産業廃棄物管理票(紙マニフェスト)を交付した排出事業者は、廃棄物を排出した事業場ごとに、前年度(4月1日~3月31日)1年間のマニフェスト交付状況を取りまとめ、毎年6月30日までに管轄の都道府県知事等へ「産業廃棄物管理票交付等状況報告書」を提出する義務があります。
報告書には、事業場ごとに、①産業廃棄物の種類、排出量、②マニフェストの交付枚数、③運搬受託者や処分受託者の氏名(名称)および処理場所などを記載します。
都道府県等は、提出された情報を集計して産業廃棄物の種類ごとの発生量や処理ルートなどを把握し、廃棄物処理計画の策定や減量化の検証などに活用します。

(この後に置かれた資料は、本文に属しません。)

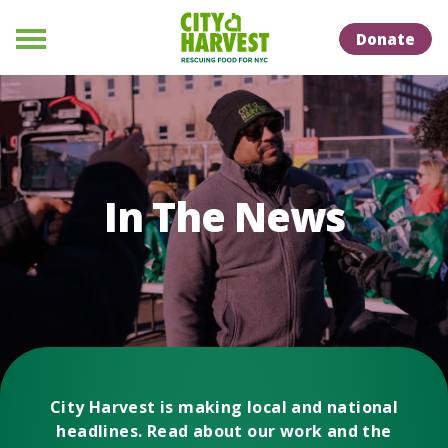
Skip to Content
Skip to Naviation
Donate
Menu
In The News
City Harvest is making local and national
headlines. Read about our work and the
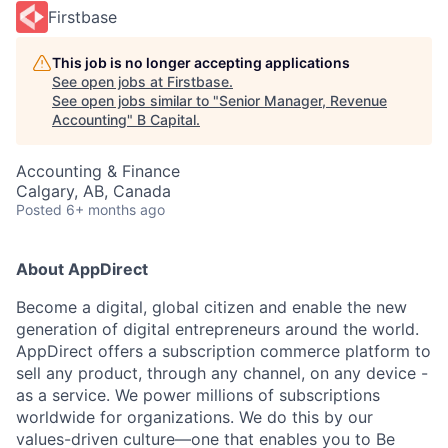
Firstbase
This job is no longer accepting applications
See open jobs at
Firstbase
.
See open jobs similar to "
Senior Manager, Revenue
Accounting
"
B Capital
.
Accounting & Finance
Calgary, AB, Canada
Posted
6+ months ago
About AppDirect
Become a digital, global citizen and enable the new
generation of digital entrepreneurs around the world.
AppDirect offers a subscription commerce platform to
sell any product, through any channel, on any device -
as a service. We power millions of subscriptions
worldwide for organizations. We do this by our
values-driven culture—one that enables you to Be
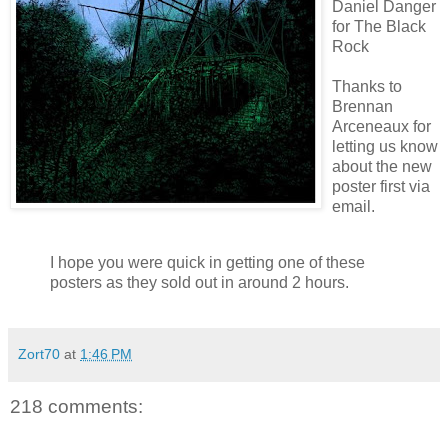
Daniel Danger
for The Black
Rock
Thanks to
Brennan
Arceneaux
for
letting us know
about the new
poster first via
email.
I hope you were quick in getting one of these
posters as they sold out in around 2 hours.
Zort70
at
1:46 PM
218 comments:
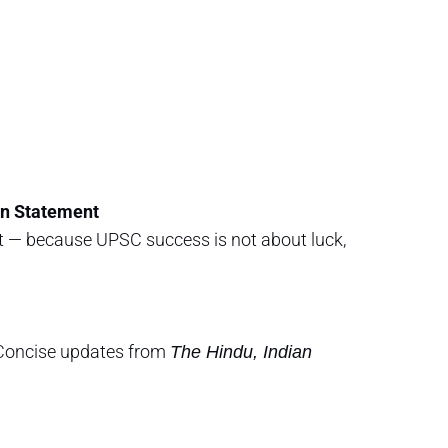
on Statement
et — because UPSC success is not about luck,
s Concise updates from
The Hindu, Indian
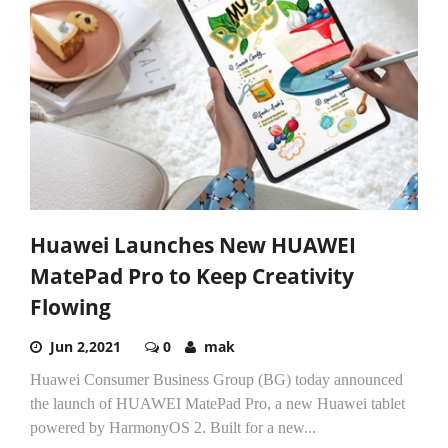
Huawei Launches New HUAWEI
MatePad Pro to Keep Creativity
Flowing
Jun 2,2021
0
mak
Huawei Consumer Business Group (BG) today announced
the launch of HUAWEI MatePad Pro, a new Huawei tablet
powered by HarmonyOS 2. Built for a new...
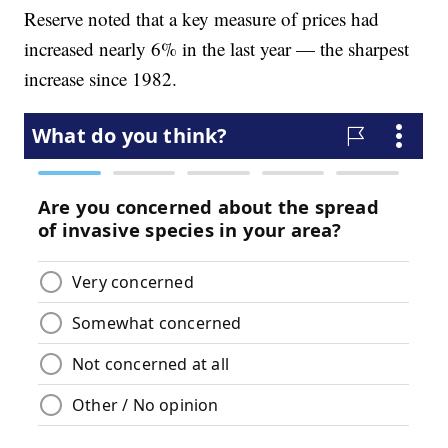
Reserve noted that a key measure of prices had
increased nearly 6% in the last year — the sharpest
increase since 1982.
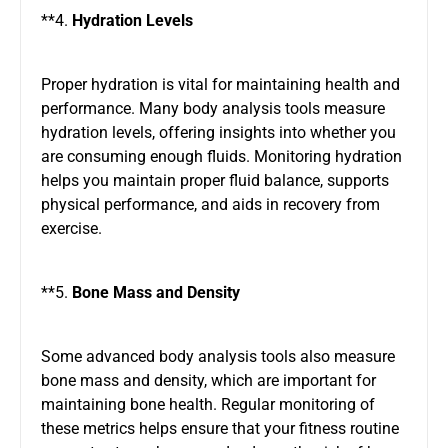
**4.
Hydration Levels
Proper hydration is vital for maintaining health and
performance. Many body analysis tools measure
hydration levels, offering insights into whether you
are consuming enough fluids. Monitoring hydration
helps you maintain proper fluid balance, supports
physical performance, and aids in recovery from
exercise.
**5.
Bone Mass and Density
Some advanced body analysis tools also measure
bone mass and density, which are important for
maintaining bone health. Regular monitoring of
these metrics helps ensure that your fitness routine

また、報告未提出の事業者への勧告や、適正処理を確保するための指導・立入検査にも役立てられます。
さらに、本制度は、排出事業者にとって単なる報告にとどまらず、排出事業者責任の下、自ら処理状況や法令遵守状況を点検し、再確認する機会にもなります。
なお、電子マニフェストを利用している場合は、排出事業者自身による報告書の提出は不要です。
電子マニフェストに登録された情報は情報処理センター(JWNET)に蓄積され、JWNETが排出事業者に代わってデータを集計し、都道府県知事等へ一括報告される仕組みとなっています。